Namespace Handling Woes - mblinn/goavro GitHub Wiki
Namespace Handling Woes
Namespace handling, and some of the other name handling, is goavro is currently a bit horken. It's inconsistent both with the spec and the Java implementation. In the the current master (https://github.com/linkedin/goavro/tree/ad9aa16a0ebf65af62bf3a49881a0c63340e6caa as of this writing), there's even a failing test related to namespace handling, huzzah!
Anyhow this page explains the situation, a fix I made, and a fix that still needs to be made.

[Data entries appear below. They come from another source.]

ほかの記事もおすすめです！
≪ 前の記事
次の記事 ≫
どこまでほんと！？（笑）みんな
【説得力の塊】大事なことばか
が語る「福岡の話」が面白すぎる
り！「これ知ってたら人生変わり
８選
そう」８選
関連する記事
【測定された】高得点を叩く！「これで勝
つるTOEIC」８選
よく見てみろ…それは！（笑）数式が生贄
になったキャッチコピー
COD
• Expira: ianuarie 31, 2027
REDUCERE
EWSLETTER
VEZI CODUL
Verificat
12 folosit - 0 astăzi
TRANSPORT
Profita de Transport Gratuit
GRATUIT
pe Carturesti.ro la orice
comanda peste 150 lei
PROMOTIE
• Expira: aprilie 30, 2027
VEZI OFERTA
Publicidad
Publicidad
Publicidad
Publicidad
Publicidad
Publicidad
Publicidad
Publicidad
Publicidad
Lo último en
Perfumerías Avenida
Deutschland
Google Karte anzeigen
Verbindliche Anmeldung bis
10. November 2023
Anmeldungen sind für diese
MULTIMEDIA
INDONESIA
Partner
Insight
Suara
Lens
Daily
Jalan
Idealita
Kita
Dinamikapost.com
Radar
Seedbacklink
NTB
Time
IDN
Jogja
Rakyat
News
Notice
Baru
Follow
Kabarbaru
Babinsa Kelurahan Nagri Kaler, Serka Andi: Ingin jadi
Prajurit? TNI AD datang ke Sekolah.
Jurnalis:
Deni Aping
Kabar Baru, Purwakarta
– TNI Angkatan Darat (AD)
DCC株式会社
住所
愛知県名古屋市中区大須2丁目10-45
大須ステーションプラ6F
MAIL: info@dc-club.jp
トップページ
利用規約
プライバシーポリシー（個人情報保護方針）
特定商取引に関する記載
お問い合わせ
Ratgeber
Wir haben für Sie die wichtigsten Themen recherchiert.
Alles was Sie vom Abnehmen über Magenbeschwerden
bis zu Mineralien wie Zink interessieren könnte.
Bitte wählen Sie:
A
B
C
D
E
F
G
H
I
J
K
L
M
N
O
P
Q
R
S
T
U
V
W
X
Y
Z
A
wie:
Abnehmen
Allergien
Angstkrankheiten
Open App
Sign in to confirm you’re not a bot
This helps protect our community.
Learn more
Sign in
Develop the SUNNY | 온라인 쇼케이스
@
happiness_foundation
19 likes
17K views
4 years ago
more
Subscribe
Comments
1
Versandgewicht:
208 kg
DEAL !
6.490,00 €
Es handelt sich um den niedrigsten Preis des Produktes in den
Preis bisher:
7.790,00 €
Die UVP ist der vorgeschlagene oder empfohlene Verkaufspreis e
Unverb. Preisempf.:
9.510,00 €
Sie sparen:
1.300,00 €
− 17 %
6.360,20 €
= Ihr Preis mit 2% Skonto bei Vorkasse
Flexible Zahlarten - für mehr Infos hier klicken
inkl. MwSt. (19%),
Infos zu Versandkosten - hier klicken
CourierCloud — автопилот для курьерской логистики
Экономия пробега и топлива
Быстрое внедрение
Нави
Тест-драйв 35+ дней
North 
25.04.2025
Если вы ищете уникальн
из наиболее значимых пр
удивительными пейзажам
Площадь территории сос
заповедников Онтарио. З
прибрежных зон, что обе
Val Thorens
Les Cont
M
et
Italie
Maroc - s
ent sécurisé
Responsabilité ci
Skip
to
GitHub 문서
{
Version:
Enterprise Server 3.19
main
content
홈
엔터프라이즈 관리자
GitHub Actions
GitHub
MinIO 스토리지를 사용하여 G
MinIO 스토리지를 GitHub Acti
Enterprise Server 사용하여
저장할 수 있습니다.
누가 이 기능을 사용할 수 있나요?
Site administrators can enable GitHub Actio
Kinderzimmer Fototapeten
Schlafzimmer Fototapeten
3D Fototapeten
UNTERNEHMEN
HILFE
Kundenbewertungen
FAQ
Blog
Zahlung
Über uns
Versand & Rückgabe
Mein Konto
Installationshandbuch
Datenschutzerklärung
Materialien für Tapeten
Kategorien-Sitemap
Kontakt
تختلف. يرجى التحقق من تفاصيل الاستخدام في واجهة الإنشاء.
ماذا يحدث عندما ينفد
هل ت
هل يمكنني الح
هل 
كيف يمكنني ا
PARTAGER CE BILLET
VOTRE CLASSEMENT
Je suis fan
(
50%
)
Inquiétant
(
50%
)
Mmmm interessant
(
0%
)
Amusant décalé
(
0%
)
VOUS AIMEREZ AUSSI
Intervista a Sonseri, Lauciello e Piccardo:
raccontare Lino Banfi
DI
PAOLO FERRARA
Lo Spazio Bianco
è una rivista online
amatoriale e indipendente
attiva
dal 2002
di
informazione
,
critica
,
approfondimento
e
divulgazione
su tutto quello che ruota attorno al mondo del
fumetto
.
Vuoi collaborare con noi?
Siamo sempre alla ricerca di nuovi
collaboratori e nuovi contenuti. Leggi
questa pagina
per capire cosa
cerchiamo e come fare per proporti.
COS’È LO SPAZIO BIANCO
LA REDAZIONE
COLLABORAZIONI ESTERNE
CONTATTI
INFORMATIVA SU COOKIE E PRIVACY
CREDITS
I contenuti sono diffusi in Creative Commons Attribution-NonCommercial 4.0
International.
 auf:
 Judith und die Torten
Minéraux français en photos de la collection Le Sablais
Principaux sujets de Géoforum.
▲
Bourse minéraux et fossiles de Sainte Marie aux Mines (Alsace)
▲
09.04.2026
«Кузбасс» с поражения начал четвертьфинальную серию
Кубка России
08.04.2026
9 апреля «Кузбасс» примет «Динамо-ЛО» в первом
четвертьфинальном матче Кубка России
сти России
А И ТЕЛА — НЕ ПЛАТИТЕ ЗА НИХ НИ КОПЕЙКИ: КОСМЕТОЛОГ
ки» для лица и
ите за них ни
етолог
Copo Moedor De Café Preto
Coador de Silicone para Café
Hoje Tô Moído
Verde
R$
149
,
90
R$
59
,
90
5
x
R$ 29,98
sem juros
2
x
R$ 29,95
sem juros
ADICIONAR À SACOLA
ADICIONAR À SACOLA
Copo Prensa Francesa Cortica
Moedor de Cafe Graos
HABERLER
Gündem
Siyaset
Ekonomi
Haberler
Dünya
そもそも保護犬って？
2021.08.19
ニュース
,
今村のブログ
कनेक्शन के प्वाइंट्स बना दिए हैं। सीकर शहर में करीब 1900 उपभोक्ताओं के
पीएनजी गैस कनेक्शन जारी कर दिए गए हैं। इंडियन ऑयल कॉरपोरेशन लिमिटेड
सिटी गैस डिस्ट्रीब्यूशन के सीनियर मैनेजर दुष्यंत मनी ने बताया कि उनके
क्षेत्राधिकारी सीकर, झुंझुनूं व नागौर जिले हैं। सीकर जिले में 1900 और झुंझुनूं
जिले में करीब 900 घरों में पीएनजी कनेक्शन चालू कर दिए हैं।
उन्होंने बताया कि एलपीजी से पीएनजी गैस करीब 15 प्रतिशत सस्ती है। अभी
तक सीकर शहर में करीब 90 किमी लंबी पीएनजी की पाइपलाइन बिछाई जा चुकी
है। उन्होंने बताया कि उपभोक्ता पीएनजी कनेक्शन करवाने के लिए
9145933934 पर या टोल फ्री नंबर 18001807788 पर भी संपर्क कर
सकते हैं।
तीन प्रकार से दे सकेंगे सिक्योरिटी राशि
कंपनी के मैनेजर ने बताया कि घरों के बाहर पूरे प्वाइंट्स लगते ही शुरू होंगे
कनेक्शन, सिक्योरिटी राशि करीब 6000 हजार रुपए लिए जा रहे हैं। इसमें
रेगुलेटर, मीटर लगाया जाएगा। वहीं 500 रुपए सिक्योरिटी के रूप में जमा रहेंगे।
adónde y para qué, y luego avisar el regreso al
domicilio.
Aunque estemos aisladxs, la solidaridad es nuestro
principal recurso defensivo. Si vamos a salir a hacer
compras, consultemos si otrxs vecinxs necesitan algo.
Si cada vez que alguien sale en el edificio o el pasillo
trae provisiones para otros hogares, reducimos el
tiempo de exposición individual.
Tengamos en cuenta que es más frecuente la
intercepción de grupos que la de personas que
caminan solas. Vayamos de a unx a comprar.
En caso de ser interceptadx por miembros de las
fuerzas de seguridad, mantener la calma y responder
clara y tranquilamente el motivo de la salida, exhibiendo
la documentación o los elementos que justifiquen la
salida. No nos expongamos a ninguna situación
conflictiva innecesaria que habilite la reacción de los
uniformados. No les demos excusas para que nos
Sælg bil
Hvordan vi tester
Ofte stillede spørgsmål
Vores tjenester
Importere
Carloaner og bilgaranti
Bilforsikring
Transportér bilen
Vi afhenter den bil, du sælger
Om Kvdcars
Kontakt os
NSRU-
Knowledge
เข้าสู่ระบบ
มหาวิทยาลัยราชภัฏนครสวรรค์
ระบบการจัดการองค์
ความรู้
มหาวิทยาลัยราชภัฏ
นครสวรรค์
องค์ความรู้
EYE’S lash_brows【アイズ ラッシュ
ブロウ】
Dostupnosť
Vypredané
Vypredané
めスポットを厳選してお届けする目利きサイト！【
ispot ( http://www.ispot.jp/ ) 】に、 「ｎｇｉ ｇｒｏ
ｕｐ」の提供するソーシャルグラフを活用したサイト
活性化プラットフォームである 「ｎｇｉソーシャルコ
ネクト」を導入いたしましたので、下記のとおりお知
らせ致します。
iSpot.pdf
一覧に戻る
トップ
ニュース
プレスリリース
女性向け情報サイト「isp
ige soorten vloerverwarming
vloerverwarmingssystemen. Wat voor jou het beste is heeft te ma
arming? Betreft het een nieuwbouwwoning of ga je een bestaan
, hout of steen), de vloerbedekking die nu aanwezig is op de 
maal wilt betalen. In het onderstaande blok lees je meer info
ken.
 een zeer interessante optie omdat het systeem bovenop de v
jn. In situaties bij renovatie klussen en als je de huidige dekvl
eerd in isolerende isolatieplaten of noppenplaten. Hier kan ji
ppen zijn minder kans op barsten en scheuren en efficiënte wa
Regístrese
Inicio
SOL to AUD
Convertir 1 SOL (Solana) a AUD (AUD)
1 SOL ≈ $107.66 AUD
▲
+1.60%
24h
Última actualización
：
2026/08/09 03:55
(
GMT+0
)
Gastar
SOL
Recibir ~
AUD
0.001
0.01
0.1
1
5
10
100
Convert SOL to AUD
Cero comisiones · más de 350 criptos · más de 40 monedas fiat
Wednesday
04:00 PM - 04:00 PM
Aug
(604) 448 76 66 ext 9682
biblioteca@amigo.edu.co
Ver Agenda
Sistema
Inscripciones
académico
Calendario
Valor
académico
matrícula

This is based on my reading of the Avro spec here - https://avro.apache.org/docs/1.7.7/spec.html#schemas, with an attempt to validate against the corresponding Java implementation as the assumed most-cannonical implementation
The Story Thus Far
Avro fairly precisely specifies a name format that applies in several situations.
- as a name for a named type (record, fixed, enum)
- as a name for a field in a record
- as the name for a field in an emum
A name, quoth the spec, must:
start with [A-Za-z_]
subsequently contain only [A-Za-z0-9_]
Additionally, avro specifies a fullname, that is, a name prepended with a namespace. The definition of a namespace is:
A namespace is a dot-separated sequence of such names
Per my reading of the spec, and the Java implementation, a fullname may be used for 1, that is, as a name for a named type but may not be used for 2 or 3.
As an example the following is valid:
{"namespace": "tst.example",
"type": "record",
"name": "tst.someother.User",
"fields": [
{"name": "aName", "type": "string"}
]
}
but this one is not
{"namespace": "tst.example",
"type": "record",
"name": "tst.someother.User",
"fields": [
{"name": "invalid.spot.for.a.fullname.aName", "type": "string"}
]
}
because a fullname cannot be used for a field name
Java Implementation Plot Twist
As stated before, avro specifies the definition of a namespace like so:
A namespace is a dot-separated sequence of such names
Meaning each portion of a period seperated namespace must be a valid name, so a namespace like the following:
$.%.!.^
leading to a fullname like:
$.%.!.^.SomeName
should be disallowed, as it's parts are not themselves valid names
However, the java implementation doesn't appear to actually validate the namespace portion of a fullname, or namespaces in other contexts like type declarations, it happily compiles the following schema, for instance:
{"namespace": "tst.example",
"type": "record",
"name": "$.%.User",
"fields": [
{"name": "aName", "type": "string"}
]
}
Where the namespace portion of the fullname for the top level record contains some characters that don't meet the definition of name. So there's that.
Goavro Current State
Currently (as of https://github.com/linkedin/goavro/tree/ad9aa16a0ebf65af62bf3a49881a0c63340e6caa) goavro seems to have a broken attempt to handle fullnames in record definitions, complete with a failing test!
I fixed the problem that is breaking that test in a commit here - https://github.com/mblinn/goavro/commit/9d6255a99eeefd4fb7d40c9b2614dadc1be66ab6, (as well as another failing test in the previous commit). When I did so, I made it work the way I think the Java version works (ie: without doing any validation on the namespace portion of the fullname) rather than the way the Avro spec says it should work.
This doesn't attempt to handle validation of field names, which should also be validated to be names (but not fullnames).